(Oct. 27, 2009) FREDERICTON — Negotiations that could see key assets of New Brunswick’s public utility company sold to Hydro-Quebec are at a crucial stage, the government of Premier Shawn Graham said Monday as two other Atlantic premiers expressed concerns about a possible deal.
The New Brunswick government has been under pressure in recent days to reveal details of their discussions with Quebec amid fears that the province could give up control of NB Power, a Crown corporation.
“These talks are now at a critical stage,” provincial Energy Minister Jack Keir said.

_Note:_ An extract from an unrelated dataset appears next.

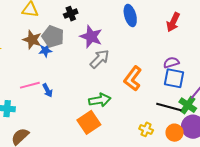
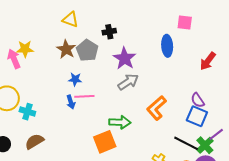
blue star: (45, 50) -> (75, 79), moved
purple semicircle: (171, 63) -> (198, 100), turned -119
pink line: (30, 85) -> (84, 96), moved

“I absolutely understand the fear of the unknown here … if there is a deal at the end of the day, it will be rolled out, be very transparent, and it will be the most important debate we have in the history of New Brunswick in the legislature.”

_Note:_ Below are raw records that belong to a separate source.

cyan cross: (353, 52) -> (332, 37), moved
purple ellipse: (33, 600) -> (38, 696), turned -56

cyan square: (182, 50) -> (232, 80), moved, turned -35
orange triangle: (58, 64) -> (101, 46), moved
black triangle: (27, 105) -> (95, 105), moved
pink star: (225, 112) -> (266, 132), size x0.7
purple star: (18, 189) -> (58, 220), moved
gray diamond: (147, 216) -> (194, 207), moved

NB Power was created by New Brunswick’s legislature in 1920, and during the 2006 provincial election campaign Graham vowed to maintain it as a publicly-owned utility.
When asked whether the government was backing down on that commitment, Keir said he would not speculate on the outcome of the discussions.
But Keir said any deal with Quebec must ensure competitive power rates for all New Brunswickers, including small and medium-sized businesses, and address the utility’s massive debt.
“NB Power has nearly a $4.8-billion debt that your kids and grandkids aren’t going to be able to pay back,” Keir said.
He said the deal must also allow New Brunswick to press ahead with a plan to position itself as a conduit for neighbouring provinces to export their power to the northeastern United States.
In Newfoundland and Labrador, Premier Danny Williams said he would fight any proposed deal by Hydro-Quebec to take over key power assets in New Brunswick, a move he said was rooted in “greed.”
“If it looks like that is not good for the people of Atlantic Canada, the people of Newfoundland and Labrador, the people of the country, then we’d certainly consider going before the Competition Bureau with an anti-competitive claim,” Williams told reporters Monday.
“And then if there’s other legal recourse that we have to look at, then we’re quite prepared to do that as well.”
Williams has long fought with Quebec over the 1969 contract to develop Churchill Falls in Labrador – a deal he says has given that province at least $19 billion in profits while his province has earned only about $1 billion.
He accused Hydro-Quebec of trying to scupper his plans to develop the Lower Churchill hydroelectric project and sell the energy from that development to the U.S.
“They want to make sure that Newfoundland and Labrador will have to do what it did in the past … give (them) our power at meagre rates and then they’ll sell it at exorbitant rates and take all the profit,” Williams said.
“I don’t think the people of Quebec are even aware what Hydro-Quebec is doing, but Hydro-Quebec are saying, ‘No, we’ve got the Upper Churchill. We’re going to take that up to 2041. And now we’re going to try and bring them to their knees on the Lower Churchill,”‘ he added.
“I’ve got to tell you, that will be over my dead body.”
Nova Scotia Premier Darrell Dexter also waded into the debate Monday, saying he shares many of Williams’s concerns.
“Anything that concentrates the power utilities in the hands of a single entity like (Hydro-Quebec) has potential ramifications for the energy corridor (to New England),” he said.
An energy analyst with Toronto-based watchdog group Energy Probe said Monday that New Brunswick would lose power over its energy future if it sells assets and transmission capacity to Quebec.
“I don’t know how you effectively regulate Hydro-Quebec with a public utilities commission in New Brunswick,” said Norm Rubin.
“I can’t imagine New Brunswick being influential once this deal is signed.”
But Keir said New Brunswickers shouldn’t be concerned.
“We’re not going to make a deal here with anybody, whoever it might be, unless we’re absolutely convinced this is a great deal for New Brunswickers and that we don’t lose that control that people are worried about,” Keir said.
Provincial Conservative Opposition Leader David Alward called for an immediate recall of the legislature to form a non-partisan committee to study the issue.
“This is too important an issue for the New Brunswick government to present as a done deal,” Alward told reporters.
“We could lose control of our energy supply for the first time in our history.”